As a company edgeofmyseat.com don’t need to do a lot of responding to tenders. We sometimes help our design agency clients with their pitches but it is fairly rare for us to get a RFP direct to us. However, when we do get sight of these documents – perhaps because we have been approached directly to do development work for a company that already has a designer on board – I am often very surprised at the amount of work they expect us to do at a very early stage. Just to be able to have the “opportunity” of pitching for the work.
The main issue I have with these tenders is that they directly ask, or at least insinuate, that what should be submitted is an entire proposal for the development of the application. They often ask large numbers of very detailed questions about technology, approach and the finer points of how we would recommend certain features be implemented. To fully respond to these documents would take a couple of days of time for a senior developer – if we were to really do our response justice – essentially a couple of days of free consulting for the company putting out the tender.
As far as I am concerned this is as much spec work as asking design agencies to pitch with concepts. So when we are asking to put forward a proposal for these jobs, then our response tends to be a polite “no, thank you”. Even when the work looks interesting and very much the sort of project we could do well.
If an agency is spending a lot of time responding to tenders then they have to recoup that cost somehow, in our case it would mean having to charge a higher hourly rate for all jobs to cover the non-billable time used in responding.

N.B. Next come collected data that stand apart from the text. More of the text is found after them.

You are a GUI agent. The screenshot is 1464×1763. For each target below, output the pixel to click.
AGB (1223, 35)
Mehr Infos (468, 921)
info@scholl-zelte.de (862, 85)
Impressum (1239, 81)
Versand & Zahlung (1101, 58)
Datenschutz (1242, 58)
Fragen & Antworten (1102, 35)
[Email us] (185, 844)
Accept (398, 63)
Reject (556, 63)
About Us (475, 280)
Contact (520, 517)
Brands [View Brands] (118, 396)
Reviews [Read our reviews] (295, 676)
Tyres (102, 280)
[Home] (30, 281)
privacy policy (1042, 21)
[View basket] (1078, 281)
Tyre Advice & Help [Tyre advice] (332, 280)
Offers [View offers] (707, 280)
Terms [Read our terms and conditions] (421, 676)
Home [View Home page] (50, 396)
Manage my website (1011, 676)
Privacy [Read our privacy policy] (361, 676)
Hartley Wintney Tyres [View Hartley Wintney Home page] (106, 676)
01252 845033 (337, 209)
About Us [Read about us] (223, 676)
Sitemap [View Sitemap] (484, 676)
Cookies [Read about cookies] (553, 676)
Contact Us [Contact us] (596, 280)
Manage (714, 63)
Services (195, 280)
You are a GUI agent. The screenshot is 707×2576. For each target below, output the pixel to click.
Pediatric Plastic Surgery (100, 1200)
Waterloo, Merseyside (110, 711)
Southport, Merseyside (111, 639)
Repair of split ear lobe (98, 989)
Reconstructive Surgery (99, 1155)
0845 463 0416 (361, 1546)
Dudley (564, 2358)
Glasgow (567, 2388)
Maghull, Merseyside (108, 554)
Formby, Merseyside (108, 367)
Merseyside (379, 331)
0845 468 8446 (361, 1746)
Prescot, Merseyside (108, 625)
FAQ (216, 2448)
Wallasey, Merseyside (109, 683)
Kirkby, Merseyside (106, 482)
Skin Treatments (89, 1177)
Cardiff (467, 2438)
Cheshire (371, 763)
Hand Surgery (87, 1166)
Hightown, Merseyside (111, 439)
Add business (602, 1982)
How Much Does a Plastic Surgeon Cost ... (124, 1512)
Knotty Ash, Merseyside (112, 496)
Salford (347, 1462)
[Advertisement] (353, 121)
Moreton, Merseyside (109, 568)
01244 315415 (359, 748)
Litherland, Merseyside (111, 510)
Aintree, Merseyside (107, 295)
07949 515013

In addition to the amount of non-billable time these proposals will consume, this work is in reality free consultancy for the person or company requesting the tenders. They can start the process with very sketchy ideas as to how their application should work, get 10 companies to present their concepts and suggestions and take all that knowledge, research and understanding with them to the final build – without paying a penny. When your input is ideas and experience it would be very difficult to prove that the information came from you, it isn’t the same as someone stealing a design concept. There are the occasional instances where an agency could cry foul over an idea that was so unique it would have been unlikely to have also come from another source, but these are unusual. This post from Solid State Group makes for interesting reading.
When it comes to clients with whom we have an existing relationship we are always happy to discuss ideas and approaches prior to a project beginning – that is all part of a good business relationship. However I will not give away days of consultancy to every company who turns up with a large document and a distant promise of a profitable job.
We have found that often these vague proposals expecting a lot of work are because the end client does not have a clear idea of what they want to do. With projects we have taken on we have found that a good approach is to suggest an initial stage of consultancy work. We work with the client and their designer to come up with a specification for the work, often producing wireframes of functionality; making suggestions for approaches and technology; essentially bringing our experience as developers to their ideas. At the end of that process that work is handed over to the client – along with a quote for our development services if we were to continue and build the project. However if they decide to then take the work elsewhere, there are no hard feelings, we have been paid for our consultancy work and we would hope that our years of experience will help to get the project off to a good start.
As I mentioned at the beginning of this article we are fortunate in that most our our work comes via long-term partnerships with the design agencies we work with, or from people who have already decided that we are the company they would like to work with. I know that many companies do get a lot of their work via responding to tenders and I would be interested in hearing how other people manage responding to RFPs, and balance that with billable work, and not giving away a lot of consultancy time for free in the process.